Lifestyle

Friendship, The Second Time Around

by Christine Organ
Christopher Futcher / iStock

Dear Friend,

Did you ever imagine, all those years ago when we were younger and less wrinkly, that we would one day watch our children grow up together?

Back then, in the era of late nights drinking cheap wine from the box in our dorm rooms while we talked about our imagined futures, did you ever think that our children might do the very same thing one day—together?

And while we were growing up together, experiencing many of life’s big changes simultaneously—graduating from college, falling in love, getting jobs, moving away, getting married—did you ever think we would be lucky enough to grow up as mothers together while our children also grew up together?

Sure, we talked about it. We hoped for it even. But if we’re really being honest, I think we both thought it was a fantasy, a pipe dream that was too good to be true.

Because life gets in the way.

Because friendships change.

Because kids have their own plans, which usually have a way of fucking up our plans.

So while I hoped our imagined children would be friends with each other, I was also realistic enough to know that we might not be that lucky.

Yet here we are. Friends for more than 20 years, mothers for nearly 10 of those years.

And I can easily say that these years—the friends-as-mothers years—have been the sweetest. The hardest, yes, but also the sweetest. And they are made all the sweeter by our children’s friendship with each other.

When you first told me you were pregnant, I was happy for you in a way that only a best friend can be. But truthfully, I was also a little jealous and a little worried that you might leave me behind in the wake of parenthood. We might diverge on different paths, with you going down the path of diapers and pacifiers and late-night feedings while I stayed on the path of waiting.

Fortunately, I followed close behind you, and we delivered our firstborn sons within a few months of each other. I will admit that, like a little sister following in a big sister’s footsteps, I sometimes felt weary that we—my son and I—were always a half step behind you. But like most sisters, over time I realized that there is no measuring when it comes to things like friendship, love, and motherhood.
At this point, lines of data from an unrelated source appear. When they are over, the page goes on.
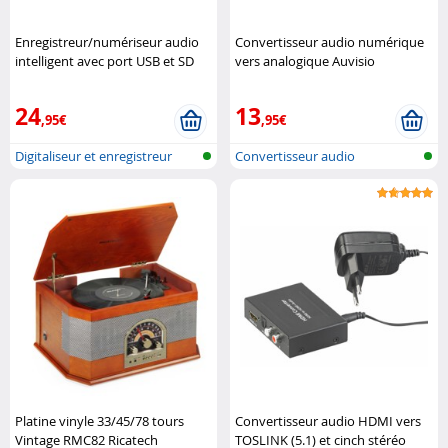
Enregistreur/numériseur audio
Convertisseur audio numérique
intelligent avec port USB et SD
vers analogique Auvisio
AD-400 Auvisio
24
13
,95€
,95€
Digitaliseur et enregistreur
Convertisseur audio
audio ..
numérique-analo..
Platine vinyle 33/45/78 tours
Convertisseur audio HDMI vers
Vintage RMC82 Ricatech
TOSLINK (5.1) et cinch stéréo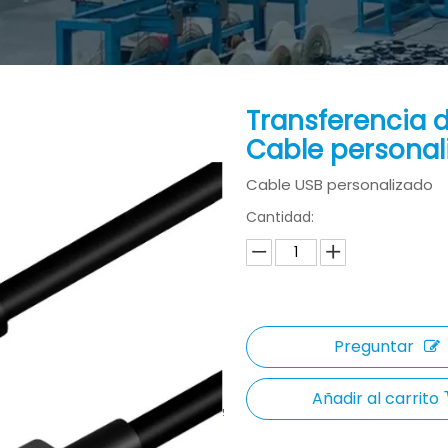
Transferencia 
Cable personal
Cable USB personalizado
Cantidad:
Preguntar
Añadir al carrito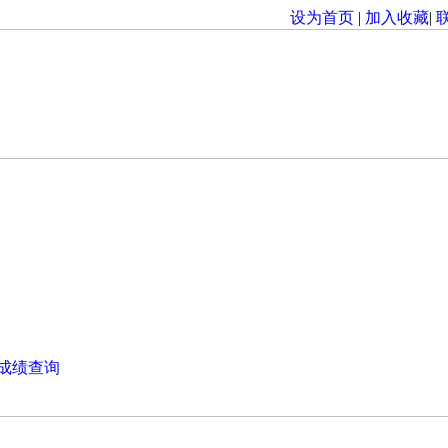
设为首页
|
加入收藏
|
成绩查询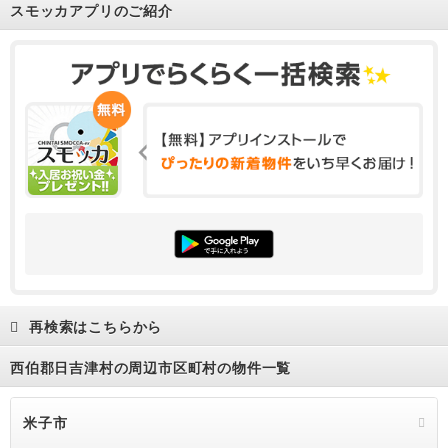
スモッカアプリのご紹介
再検索はこちらから
西伯郡日吉津村の周辺市区町村の物件一覧
米子市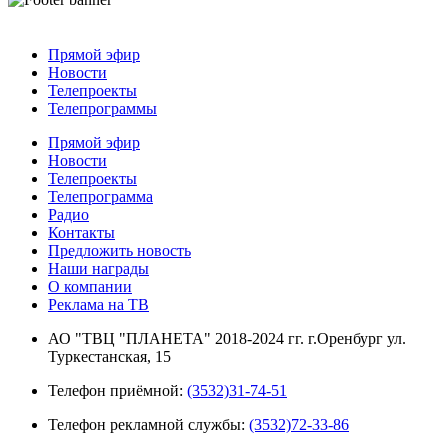
Прямой эфир
Новости
Телепроекты
Телепрограммы
Прямой эфир
Новости
Телепроекты
Телепрограмма
Радио
Контакты
Предложить новость
Наши награды
О компании
Реклама на ТВ
АО "ТВЦ "ПЛАНЕТА" 2018-2024 гг. г.Оренбург ул.
Туркестанская, 15
Телефон приёмной:
(3532)31-74-51
Телефон рекламной службы:
(3532)72-33-86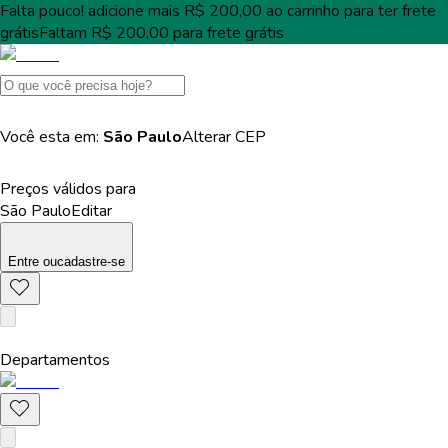
Falta pouco!
adicione mais
R$ 200,00
ao carrinho para ter
frete
grátis
Faltam
R$ 200,00
para
frete grátis
Você esta em:
São Paulo
Alterar
CEP
Preços válidos para
São Paulo
Editar
Entre
ou
cadastre-se
Departamentos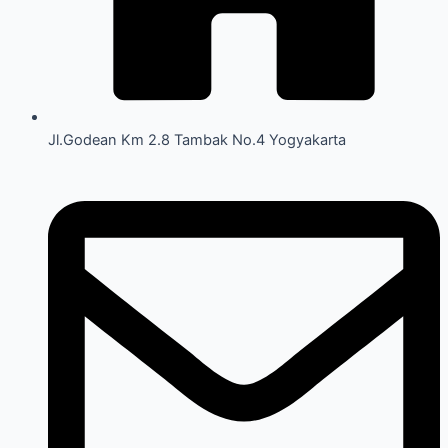
Jl.Godean Km 2.8 Tambak No.4 Yogyakarta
And so I celebrated when your son said his first words, and you clapped when my son started walking. We lamented the sleepless nights and offered each other potty training tips. We complained about the hard days and wondered what the fuck we were thinking when we decided to have kids in the first place. And then we laughed, if for no other reason than to ward off the tears.

When we got together with our families in those early days of motherhood, our sons played together in the way that toddlers and preschoolers do—which means they played next to each other, fought over toys now and then, and basically had no use for each other.

As they grew, their differences began to emerge. Your son took a liking to sports early on, shooting hoops for hours, while my son preferred animals, rattling off names like Sichuan takin. I suspected that as they grew their differences would become even more pronounced, and the best we could hope for was benign tolerance until they eventually went their separate ways in adolescence when they weren’t forced to hang out with their families anymore.

But something interesting happened somewhere along the way. Instead of their differences becoming more pronounced, they narrowed and their interests began to overlap. But even more than that, their differences and varied interests just didn’t seem to matter to them. When we were all together, our boys often ran off with each other, eager to introduce the other one to their latest obsession.

Sure, there were squabbles from time to time, but for the most part, you and I let them figure it out on their own. We didn’t rush in to shape their friendship, but instead let it develop over time and in its own way until, at some point, a friendship independent of ours emerged between them. They are not just the children of two friends; rather, they are two children who are friends.

And it is, quite simply, magical.

Last summer when we spent a few days at the lake, you and I sat on the dock, feet dangling over the edge, and we watched our boys. We watched them splash and float on a raft and kick their little-boy legs. We overheard their words as they debated whether or not to swim farther than allowed and they rattled off the names of their favorite baseball players. We listened to them laugh and squeal, occasionally argue about something and then forget about it when their next laugh bubbled up.

And I tell you, it filled me up with a joy so deep and true that my heart almost burst wide open. Like looking at the sun, it was so intensely bright and stunning that I almost had to look away.

But I looked anyway. I looked long, and I looked hard.

Because there is nothing more beautiful than witnessing the buds of our children’s friendship growing out of the roots of ours.